#### [ASSIGNMENT]
Copy every record verbatim. Leave the pictures out.

Dataset records:
-- Opening Marker --

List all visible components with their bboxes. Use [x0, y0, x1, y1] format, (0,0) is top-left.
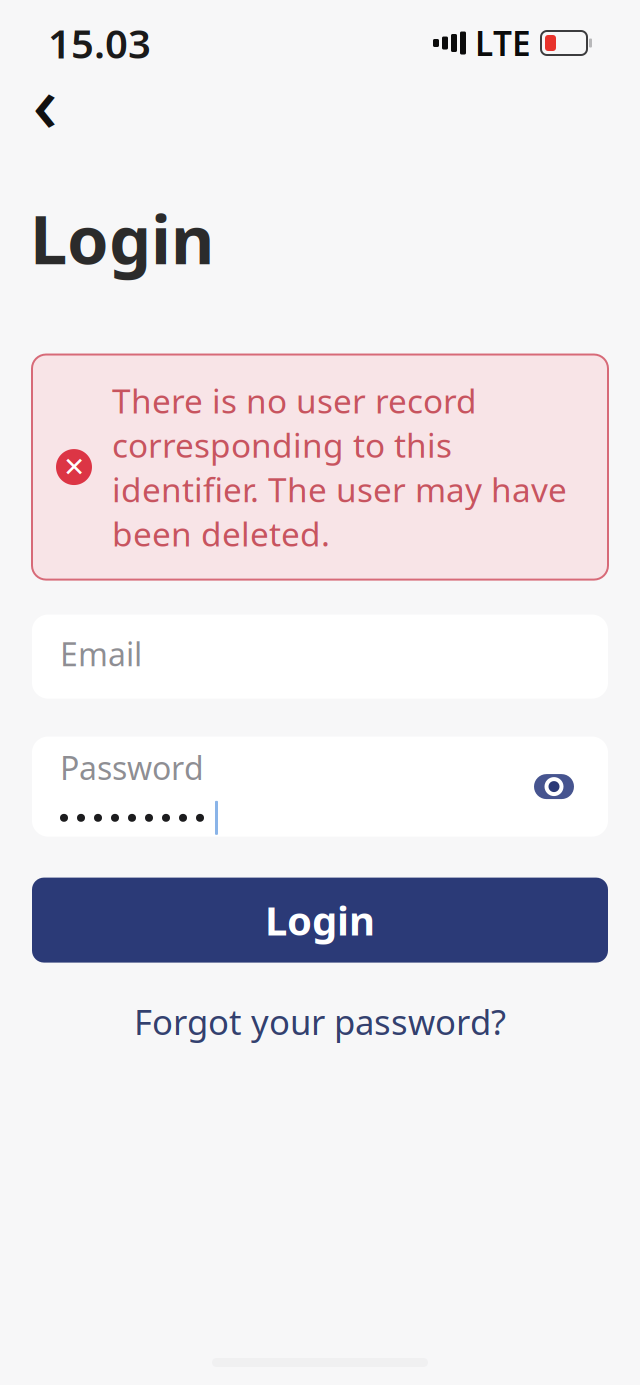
staticText: Email — [60, 633, 142, 675]
button[interactable]: Forgot your password? — [114, 991, 526, 1053]
button[interactable]: Back — [12, 74, 78, 140]
staticText: LTE — [475, 21, 531, 65]
button[interactable]: Email — [32, 615, 608, 699]
button[interactable]: Show password — [526, 759, 582, 815]
staticText: 15.03 — [48, 16, 151, 70]
staticText: ✕ — [63, 452, 85, 482]
button[interactable]: Login — [32, 878, 608, 963]
staticText: Forgot your password? — [134, 999, 506, 1045]
staticText: Login — [30, 194, 214, 282]
staticText: Password — [60, 746, 204, 789]
staticText: Login — [265, 894, 375, 947]
staticText: There is no user record corresponding to… — [112, 378, 567, 556]
staticText: ‹ — [32, 51, 58, 153]
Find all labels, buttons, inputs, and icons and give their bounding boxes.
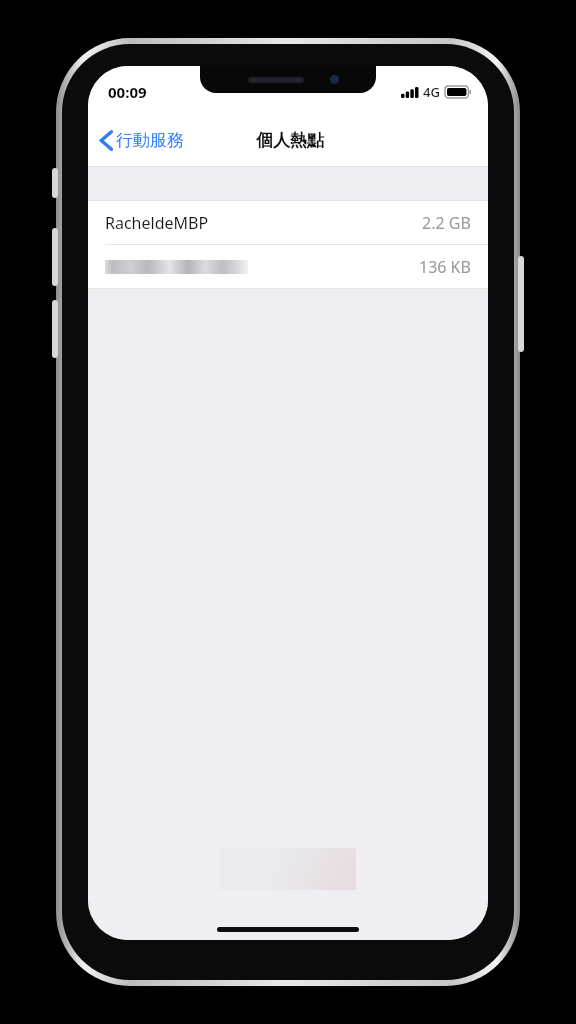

-- Closing Marker --

#### [EXERCISE ANSWER]
List all visible components with their bboxes. Use [x0, y0, x1, y1] format, (0,0) is top-left.
staticText: Email — [60, 633, 142, 675]
button[interactable]: Forgot your password? — [114, 991, 526, 1053]
button[interactable]: Back — [12, 74, 78, 140]
staticText: LTE — [475, 21, 531, 65]
button[interactable]: Email — [32, 615, 608, 699]
button[interactable]: Show password — [526, 759, 582, 815]
staticText: 15.03 — [48, 16, 151, 70]
staticText: ✕ — [63, 452, 85, 482]
button[interactable]: Login — [32, 878, 608, 963]
staticText: Forgot your password? — [134, 999, 506, 1045]
staticText: Login — [30, 194, 214, 282]
staticText: Password — [60, 746, 204, 789]
staticText: Login — [265, 894, 375, 947]
staticText: There is no user record corresponding to… — [112, 378, 567, 556]
staticText: ‹ — [32, 51, 58, 153]
Find all labels, buttons, inputs, and icons and give their bounding boxes.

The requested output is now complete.